**What you need to do**
Could you print all the entries exactly?

-- Input data follows --

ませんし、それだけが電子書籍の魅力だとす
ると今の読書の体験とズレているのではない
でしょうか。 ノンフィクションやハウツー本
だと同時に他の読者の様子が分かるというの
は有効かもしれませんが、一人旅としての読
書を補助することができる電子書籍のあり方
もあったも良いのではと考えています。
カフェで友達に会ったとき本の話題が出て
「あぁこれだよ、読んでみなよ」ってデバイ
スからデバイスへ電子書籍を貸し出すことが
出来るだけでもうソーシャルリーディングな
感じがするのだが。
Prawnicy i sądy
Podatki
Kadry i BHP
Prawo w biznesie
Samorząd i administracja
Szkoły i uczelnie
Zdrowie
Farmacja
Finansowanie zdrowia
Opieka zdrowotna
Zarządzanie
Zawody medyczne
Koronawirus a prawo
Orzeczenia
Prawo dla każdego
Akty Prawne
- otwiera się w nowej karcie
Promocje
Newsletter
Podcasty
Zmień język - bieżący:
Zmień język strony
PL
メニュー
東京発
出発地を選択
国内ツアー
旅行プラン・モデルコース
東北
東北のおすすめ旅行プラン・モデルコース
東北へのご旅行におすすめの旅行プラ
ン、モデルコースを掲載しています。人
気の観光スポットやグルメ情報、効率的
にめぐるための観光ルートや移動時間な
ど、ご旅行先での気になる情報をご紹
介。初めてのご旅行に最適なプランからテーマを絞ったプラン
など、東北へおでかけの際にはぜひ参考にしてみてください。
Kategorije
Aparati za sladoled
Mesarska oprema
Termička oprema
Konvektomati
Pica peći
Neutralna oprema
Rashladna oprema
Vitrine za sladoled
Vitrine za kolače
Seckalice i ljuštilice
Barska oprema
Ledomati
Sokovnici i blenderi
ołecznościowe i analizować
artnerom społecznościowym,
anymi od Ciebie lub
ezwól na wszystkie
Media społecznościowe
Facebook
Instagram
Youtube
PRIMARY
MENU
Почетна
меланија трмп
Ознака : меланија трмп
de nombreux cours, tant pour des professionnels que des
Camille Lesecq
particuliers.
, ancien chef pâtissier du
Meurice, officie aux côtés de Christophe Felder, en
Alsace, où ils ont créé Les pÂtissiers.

-- Input data concluded --

**Answer space**
ませんし、それだけが電子書籍の魅力だとす
ると今の読書の体験とズレているのではない
でしょうか。 ノンフィクションやハウツー本
だと同時に他の読者の様子が分かるというの
は有効かもしれませんが、一人旅としての読
書を補助することができる電子書籍のあり方
もあったも良いのではと考えています。
カフェで友達に会ったとき本の話題が出て
「あぁこれだよ、読んでみなよ」ってデバイ
スからデバイスへ電子書籍を貸し出すことが
出来るだけでもうソーシャルリーディングな
感じがするのだが。
Prawnicy i sądy
Podatki
Kadry i BHP
Prawo w biznesie
Samorząd i administracja
Szkoły i uczelnie
Zdrowie
Farmacja
Finansowanie zdrowia
Opieka zdrowotna
Zarządzanie
Zawody medyczne
Koronawirus a prawo
Orzeczenia
Prawo dla każdego
Akty Prawne
- otwiera się w nowej karcie
Promocje
Newsletter
Podcasty
Zmień język - bieżący:
Zmień język strony
PL
メニュー
東京発
出発地を選択
国内ツアー
旅行プラン・モデルコース
東北
東北のおすすめ旅行プラン・モデルコース
東北へのご旅行におすすめの旅行プラ
ン、モデルコースを掲載しています。人
気の観光スポットやグルメ情報、効率的
にめぐるための観光ルートや移動時間な
ど、ご旅行先での気になる情報をご紹
介。初めてのご旅行に最適なプランからテーマを絞ったプラン
など、東北へおでかけの際にはぜひ参考にしてみてください。
Kategorije
Aparati za sladoled
Mesarska oprema
Termička oprema
Konvektomati
Pica peći
Neutralna oprema
Rashladna oprema
Vitrine za sladoled
Vitrine za kolače
Seckalice i ljuštilice
Barska oprema
Ledomati
Sokovnici i blenderi
ołecznościowe i analizować
artnerom społecznościowym,
anymi od Ciebie lub
ezwól na wszystkie
Media społecznościowe
Facebook
Instagram
Youtube
PRIMARY
MENU
Почетна
меланија трмп
Ознака : меланија трмп
de nombreux cours, tant pour des professionnels que des
Camille Lesecq
particuliers.
, ancien chef pâtissier du
Meurice, officie aux côtés de Christophe Felder, en
Alsace, où ils ont créé Les pÂtissiers.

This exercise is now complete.